Starting July 1 FortisBC residential electricity customers will be dealing with a new residential conservation rate on their bill.

Your electricity bill is going down. Maybe.

Starting July 1 FortisBC residential electricity customers will be dealing with a new residential conservation rate on their bill that rewards people with lower rates for lower usage, inflicting a little more pain for higher current consumption.

The provincial power company is establishing a two-level rate structure next month, offering a lower rate for the first block of electricity used by residential customers, and a higher rate for use that exceeds the first block threshold.

The move was predicated earlier this year by a decision from the BC Utilities Commission to implement this type of rate, said Neal Pobran, Fortis BC corporate communications advisor, in a press release Friday.

“FortisBC was directed by the BC Utilities Commission to implement this type of rate which is intended to encourage conservation and support our customers to use less electricity,” he said. “The new rate is designed to recover the same amount of revenue from residential customers in total.”

The change means the basic monthly customer charge drops almost $1 to $29.65 (from $30.52), while the charge per kilowatt hour—up to 1,600 kilowatt hours of electricity used over a two-month billing period—sits at 8.258 cents, jumping to 12.003 cents for electricity used above that amount.

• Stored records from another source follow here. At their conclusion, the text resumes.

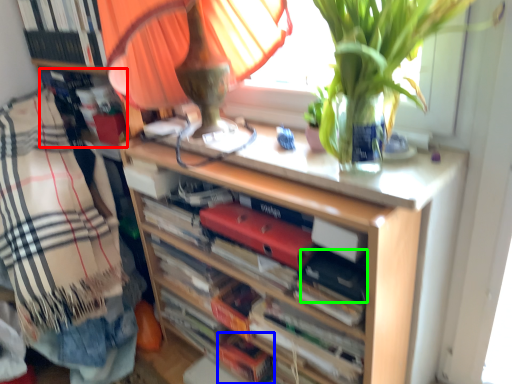 Question: Based on their relative distances, which object is farther from book (highlighted by a red box)? Choose from book (highlighted by a blue box) and paperback book (highlighted by a green box).

Choices:
 (A) book
 (B) paperback book

Answer: (B) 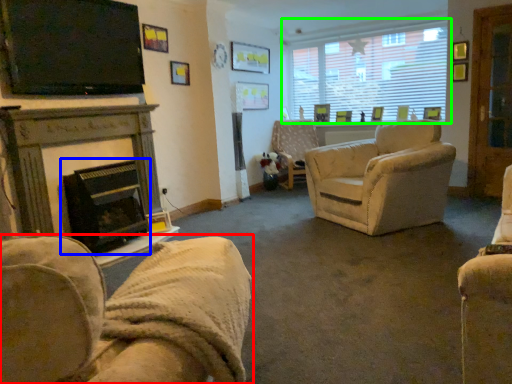 Question: Estimate the real-world distances between objects in this image. Which object is closer to chair (highlighted by a red box), fireplace (highlighted by a blue box) or window (highlighted by a green box)?

Choices:
 (A) fireplace
 (B) window

Answer: (A) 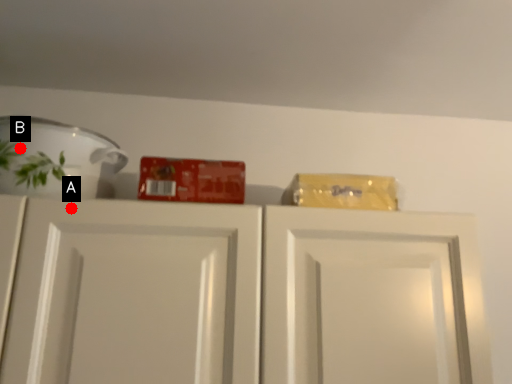 Question: Two points are circled on the image, labeled by A and B beside each circle. Which point is farther to the camera?

Choices:
 (A) A is further
 (B) B is further

Answer: (B) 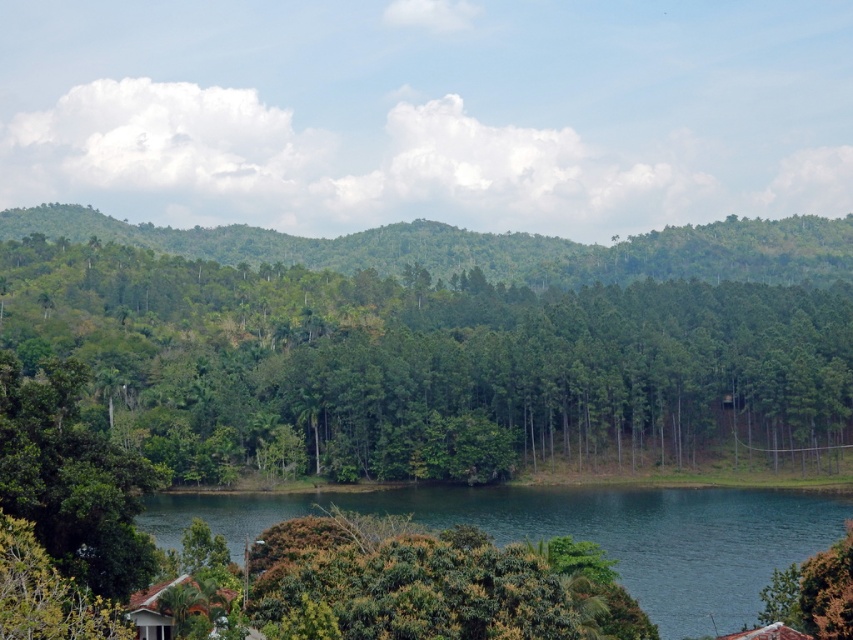 Question: Observing the image, what is the correct spatial positioning of green leafy hillside at center in reference to white shingled hut at lower left?

Choices:
 (A) above
 (B) below

Answer: (A)

Question: Is green leafy trees at center behind clear blue water at bottom?

Choices:
 (A) yes
 (B) no

Answer: (A)

Question: Which is nearer to the white shingled hut at lower left?

Choices:
 (A) green leafy trees at center
 (B) clear blue water at bottom

Answer: (B)

Question: Which object is the closest to the clear blue water at bottom?

Choices:
 (A) green leafy hillside at center
 (B) green leafy trees at center
 (C) white shingled hut at lower left

Answer: (C)

Question: Can you confirm if green leafy trees at center is positioned to the right of clear blue water at bottom?

Choices:
 (A) yes
 (B) no

Answer: (B)

Question: Which object is closer to the camera taking this photo?

Choices:
 (A) clear blue water at bottom
 (B) green leafy trees at center
 (C) green leafy hillside at center

Answer: (A) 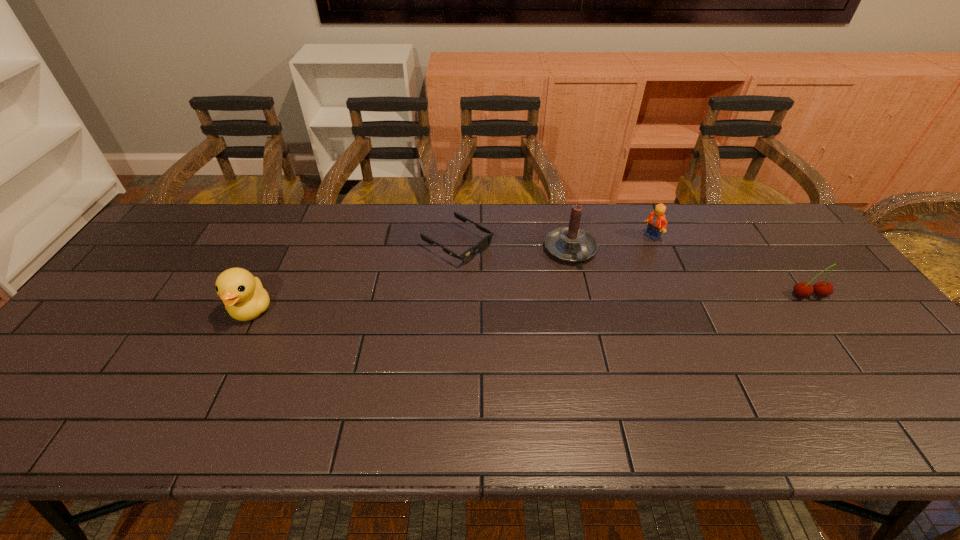 The height and width of the screenshot is (540, 960). Identify the location of vacant space on the desktop that is between the leftmost object and the cherry and is positioned on the temples of the sunglasses. (557, 302).

I want to click on vacant space on the desktop that is between the leftmost object and the rightmost object and is positioned on the front-facing side of the fourth object from left to right, so click(612, 301).

I want to click on vacant space on the desktop that is between the duck and the cherry and is positioned on the side of the third object from right to left with the handle loop, so click(598, 301). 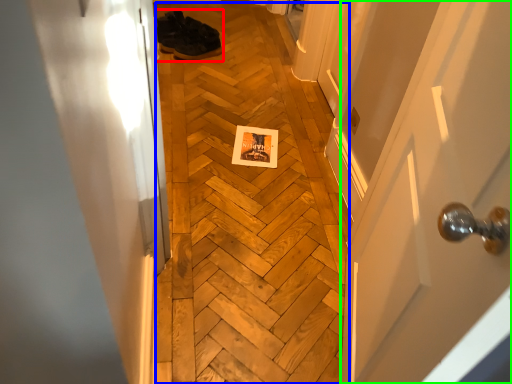 Question: Which is nearer to the footwear (highlighted by a red box)? plywood (highlighted by a blue box) or door (highlighted by a green box).

Choices:
 (A) plywood
 (B) door

Answer: (A) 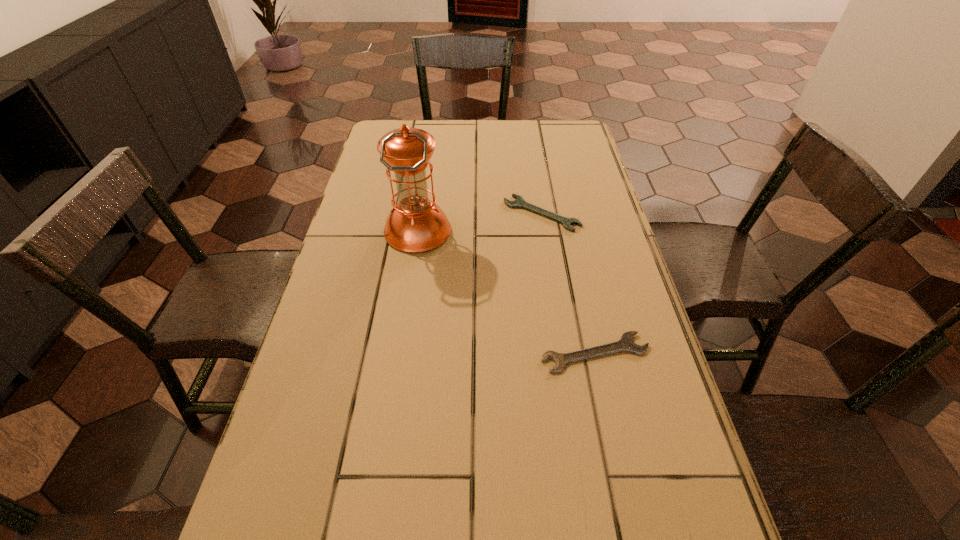 You are a GUI agent. You are given a task and a screenshot of the screen. Output one action in this format:
    pyautogui.click(x=<x>, y=<y>)
    Task: Click on the oil lamp
    The width and height of the screenshot is (960, 540).
    Given the screenshot: What is the action you would take?
    (416, 224)

This screenshot has height=540, width=960. What are the coordinates of `the tallest object` in the screenshot? It's located at (416, 224).

Where is `the farther wrench`? This screenshot has width=960, height=540. the farther wrench is located at coordinates (519, 202).

Locate an element on the screen. This screenshot has height=540, width=960. the nearer wrench is located at coordinates (626, 343).

Find the location of a particular element. free region located 0.380m on the right of the leftmost object is located at coordinates (588, 232).

You are a GUI agent. You are given a task and a screenshot of the screen. Output one action in this format:
    pyautogui.click(x=<x>, y=<y>)
    Task: Click on the vacant region located 0.130m on the left of the farther wrench
    
    Given the screenshot: What is the action you would take?
    pyautogui.click(x=460, y=213)

The image size is (960, 540). Find the location of `free location located 0.190m on the back of the nearest object`. free location located 0.190m on the back of the nearest object is located at coordinates (578, 273).

Locate an element on the screen. object located in the left edge section of the desktop is located at coordinates (416, 224).

Locate an element on the screen. The image size is (960, 540). vacant space at the left edge of the desktop is located at coordinates (381, 245).

Where is `vacant space at the right edge of the desktop`? vacant space at the right edge of the desktop is located at coordinates (570, 280). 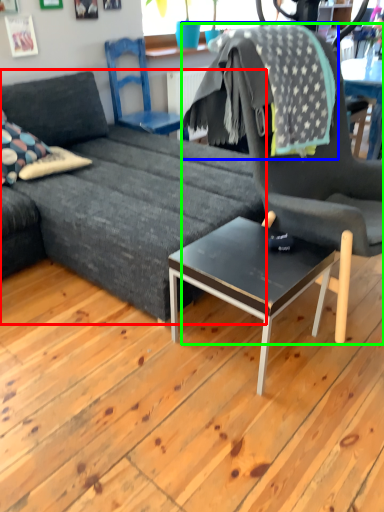 Question: Estimate the real-world distances between objects in this image. Which object is closer to studio couch (highlighted by a red box), blanket (highlighted by a blue box) or chair (highlighted by a green box)?

Choices:
 (A) blanket
 (B) chair

Answer: (B) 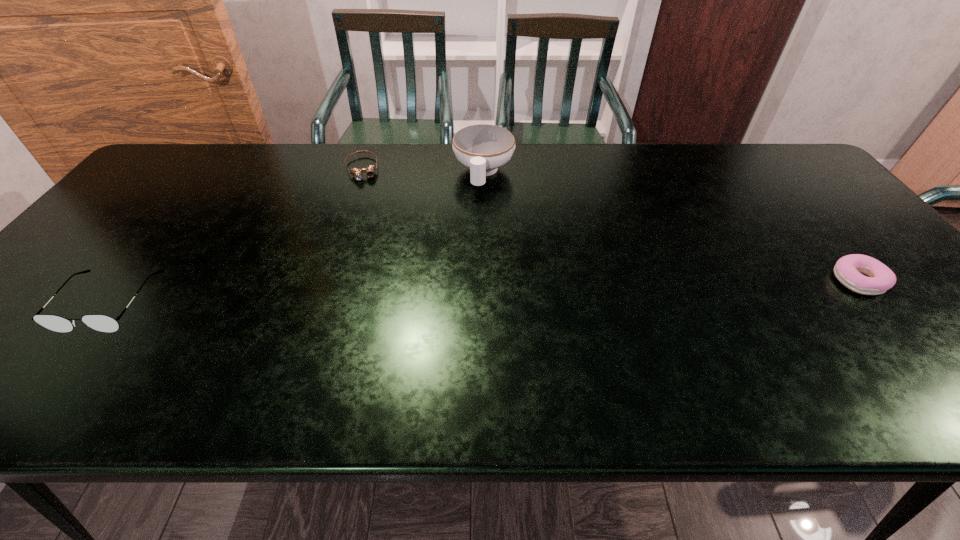 Image resolution: width=960 pixels, height=540 pixels. I want to click on vacant space on the desktop that is between the leftmost object and the pastry and is positioned on the side with the handle of the tallest object, so click(x=453, y=292).

Identify the location of free spot on the desktop that is between the leftmost object and the rightmost object and is positioned on the front lenses and sides of the shortest object. This screenshot has height=540, width=960. (393, 294). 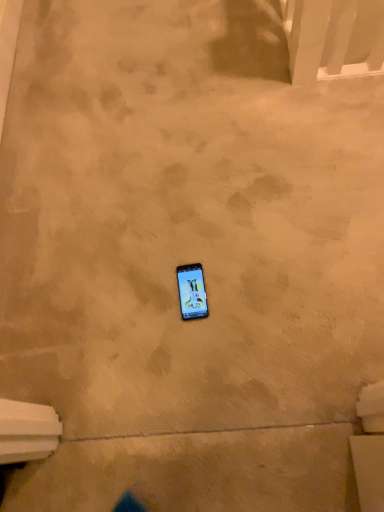 What do you see at coordinates (192, 291) in the screenshot? I see `matte black phone at center` at bounding box center [192, 291].

This screenshot has height=512, width=384. Identify the location of matte black phone at center. (192, 291).

Where is `matte black phone at center`? This screenshot has width=384, height=512. matte black phone at center is located at coordinates (192, 291).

That first 1,600 kWh block of electricity used every two months will be billed at a lower rate than the current FortisBC flat rate.

However, rates for commercial, wholesale, lighting and irrigation customers will remain the same.

As well, the average FortisBC electricity customer uses 2,100 kWh every two months—500 kWh over the first tier—will see no significant changes to their monthly cost of electricity under the residential conservation rate.